While bank regulators loved you for buying the zero Credit Risk US Treasuries, to get a reasonable spread over the cost of your deposits, you had to buy 5-to-10-year maturities. Buying intermediate term notes funded by short-term deposits creates another risk, Term Risk. In a rising interest rate environment, the cost of your short-term deposits goes up, but the fixed income of the Treasuries does not. The value of the Treasury notes declines. However, you plan on holding the Treasuries to maturity, so while your earnings may decline, it’s not a big deal…yet.

In 2022, the Federal Reserve Board increased interest rates at the fastest rate and by a higher amount than any time since 1980. As your Treasuries lost 15% to 20% of their market value, people took notice of the large (but temporary, right?) losses on your balance sheet. Analysts sound the alarm, and your depositors begin to flee. Now your problem is not a mismatch of Term Risk, your source of funding is going out the door. You are stuck with realizing losses in the Treasury notes to cover those departing deposits. Regulators step in to keep order in the banking system by selling your bank to a better situated competitor. You are told to hand the keys over to a new bank that acquires all your branches, assets, customer relationships and employees for almost nothing. For bankers, “It’s always something”. If it’s not Credit Risk, it’s Term Risk or Interest Rate Risk or Regulatory Risk or…. the list goes on.

A Familiar Story

Our banking system is a key component of the growth story of our economy. Without it, starting new businesses, building new projects, buying homes and a long list of other transactions would slow to a crawl. Yet, because of the structure of banking (deposits used to finance loans and investments), we’ve experienced several waves of bank failures over the past forty years. Different risks have been the culprits in each case. Whenever the public gets pessimistic, depositors flee from the weak to the strong and the weak go out of business.

Bank failures garner headlines that create a lot of angst. Should I take my money out? Will my bank fail? What does it mean for me?

The Federal Deposit Insurance Corporation (FDIC) raises money through required levies on banks to create an insurance pool to guarantee the safety of depositors’ funds up to a limit of $250,000 per depositor (i.e., joint accounts mean $250,000 for each person owning the account). So, any amounts you have in a bank account up to that limit are safe. Theoretically, amounts over that are at risk if the bank fails. Therefore, it is smart to not have more than that in your bank account. Instead, put excess amounts in a money market fund (not a ‘money market account’), because funds are not considered bank assets and therefore not subject to loss if the bank fails.
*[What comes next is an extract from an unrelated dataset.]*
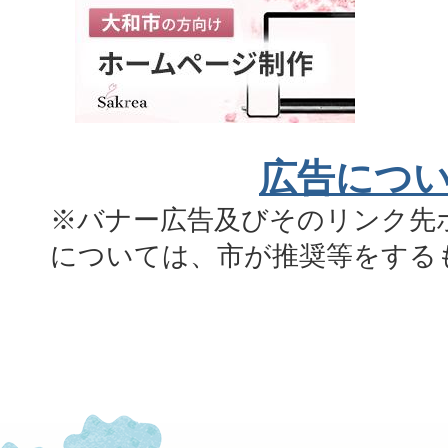
広告につ
※バナー広告及びそのリンク先
については、市が推奨等をする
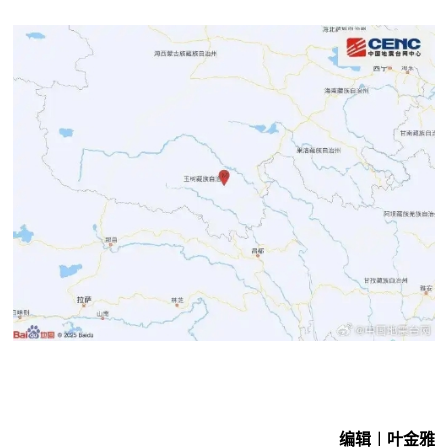
编辑︱叶金雅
However, it is interesting to note that since the 1930s, it appears that very little if any depositor money has been lost in a bank failure. If you search on it, you’ll find some vague references that some depositors “might have lost money” in the state-chartered banks of the Savings & Loan crisis of the late 1980s, but no specific instances of loss. In the big wave of bank failures in 2008-2010, no depositor funds were lost despite very difficult conditions. And none was lost in recent closures. So yes, you should take precautions, but it doesn’t look like there is much practical risk.

Lessons Learned

What should we take away from the curious circumstances that caused the recent bank failures? Foremost is that risk comes in many forms. Hedging against one risk often leaves you vulnerable to another. The recent increase in interest rates may cause investors to buy only short-term (less Term Risk) notes and money funds to avoid the market value losses of longer-term bonds. Yet, if interest rates fall, you will be subject to the bad news of Reinvestment Rate Risk as your interest income will decline very rapidly as rates go down (and with it, your ability to earn a return going forward). Essentially, there is no “Risk Free” position. Thus, we should manage our affairs with an eye on balancing the various risks based on a client’s objectives, time horizon, and cash flow needs. That is how we view our responsibility at High Probability Advisors.